**TASK GOAL:** Filter the listing below, copying every line in which the word "中心点坐标" appears.

**RECORD EXTRACTS:**
BEGIN

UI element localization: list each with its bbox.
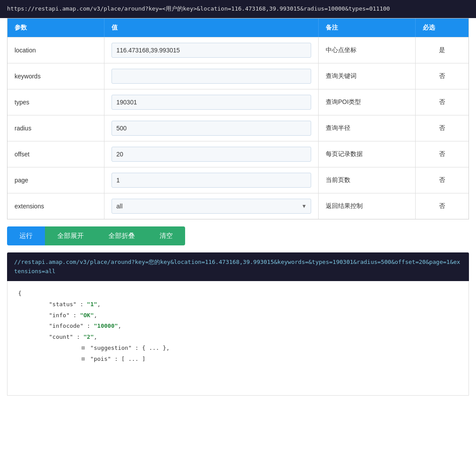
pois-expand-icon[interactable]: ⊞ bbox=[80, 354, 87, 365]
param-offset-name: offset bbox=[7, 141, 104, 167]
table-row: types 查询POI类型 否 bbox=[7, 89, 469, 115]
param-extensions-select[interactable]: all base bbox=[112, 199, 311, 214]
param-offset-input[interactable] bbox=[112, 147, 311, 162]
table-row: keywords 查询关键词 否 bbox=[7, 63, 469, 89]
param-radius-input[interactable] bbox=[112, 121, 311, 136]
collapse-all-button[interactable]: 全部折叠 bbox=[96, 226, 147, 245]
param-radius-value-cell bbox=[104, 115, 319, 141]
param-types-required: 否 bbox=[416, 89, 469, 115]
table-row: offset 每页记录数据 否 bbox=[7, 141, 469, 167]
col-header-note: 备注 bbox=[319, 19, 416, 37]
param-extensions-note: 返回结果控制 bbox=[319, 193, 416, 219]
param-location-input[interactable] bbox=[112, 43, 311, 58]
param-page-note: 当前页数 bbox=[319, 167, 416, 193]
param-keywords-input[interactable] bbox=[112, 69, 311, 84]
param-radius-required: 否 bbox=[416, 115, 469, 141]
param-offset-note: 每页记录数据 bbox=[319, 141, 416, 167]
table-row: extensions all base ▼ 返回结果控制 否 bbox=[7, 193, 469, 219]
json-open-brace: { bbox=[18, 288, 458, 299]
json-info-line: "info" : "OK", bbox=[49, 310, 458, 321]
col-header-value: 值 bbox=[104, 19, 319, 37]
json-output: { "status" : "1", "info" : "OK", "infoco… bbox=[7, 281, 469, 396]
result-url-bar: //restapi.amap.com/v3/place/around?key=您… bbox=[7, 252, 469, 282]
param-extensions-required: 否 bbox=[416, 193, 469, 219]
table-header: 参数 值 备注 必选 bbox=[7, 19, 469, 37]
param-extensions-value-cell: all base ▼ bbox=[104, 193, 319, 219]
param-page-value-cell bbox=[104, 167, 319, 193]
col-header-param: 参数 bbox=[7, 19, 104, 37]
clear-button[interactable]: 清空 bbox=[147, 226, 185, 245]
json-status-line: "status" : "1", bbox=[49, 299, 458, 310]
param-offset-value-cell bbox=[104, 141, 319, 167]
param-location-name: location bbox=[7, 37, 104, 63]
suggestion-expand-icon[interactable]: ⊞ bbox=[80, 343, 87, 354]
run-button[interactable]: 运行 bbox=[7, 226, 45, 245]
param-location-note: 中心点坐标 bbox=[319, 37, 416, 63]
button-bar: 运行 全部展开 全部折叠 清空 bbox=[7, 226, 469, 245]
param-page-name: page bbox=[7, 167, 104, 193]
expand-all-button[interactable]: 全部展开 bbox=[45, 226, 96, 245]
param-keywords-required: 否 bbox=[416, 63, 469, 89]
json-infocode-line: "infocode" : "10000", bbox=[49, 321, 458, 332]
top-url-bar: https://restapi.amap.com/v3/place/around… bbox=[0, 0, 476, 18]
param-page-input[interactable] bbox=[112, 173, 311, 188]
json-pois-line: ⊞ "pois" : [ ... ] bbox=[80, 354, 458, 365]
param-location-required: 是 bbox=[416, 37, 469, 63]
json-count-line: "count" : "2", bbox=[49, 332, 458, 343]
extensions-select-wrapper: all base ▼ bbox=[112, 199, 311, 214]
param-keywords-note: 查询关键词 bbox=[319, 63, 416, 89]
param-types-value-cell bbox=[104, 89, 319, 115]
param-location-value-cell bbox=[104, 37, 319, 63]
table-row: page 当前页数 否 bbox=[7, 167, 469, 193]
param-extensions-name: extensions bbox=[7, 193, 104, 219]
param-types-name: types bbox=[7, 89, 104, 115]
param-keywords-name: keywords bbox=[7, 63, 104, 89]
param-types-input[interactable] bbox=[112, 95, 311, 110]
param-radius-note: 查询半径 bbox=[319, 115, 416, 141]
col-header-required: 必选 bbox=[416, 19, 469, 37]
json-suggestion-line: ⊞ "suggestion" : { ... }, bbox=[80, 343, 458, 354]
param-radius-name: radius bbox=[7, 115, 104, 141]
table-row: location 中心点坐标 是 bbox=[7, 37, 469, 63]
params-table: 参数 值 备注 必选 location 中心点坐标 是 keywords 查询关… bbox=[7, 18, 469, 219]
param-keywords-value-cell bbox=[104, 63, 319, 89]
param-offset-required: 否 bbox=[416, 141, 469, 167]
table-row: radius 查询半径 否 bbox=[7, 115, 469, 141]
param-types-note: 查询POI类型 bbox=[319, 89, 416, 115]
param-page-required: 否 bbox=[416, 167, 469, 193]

END

**EXPECTED ANSWER:**
param-location-note: 中心点坐标 bbox=[319, 37, 416, 63]
table-row: location 中心点坐标 是 bbox=[7, 37, 469, 63]
params-table: 参数 值 备注 必选 location 中心点坐标 是 keywords 查询关… bbox=[7, 18, 469, 219]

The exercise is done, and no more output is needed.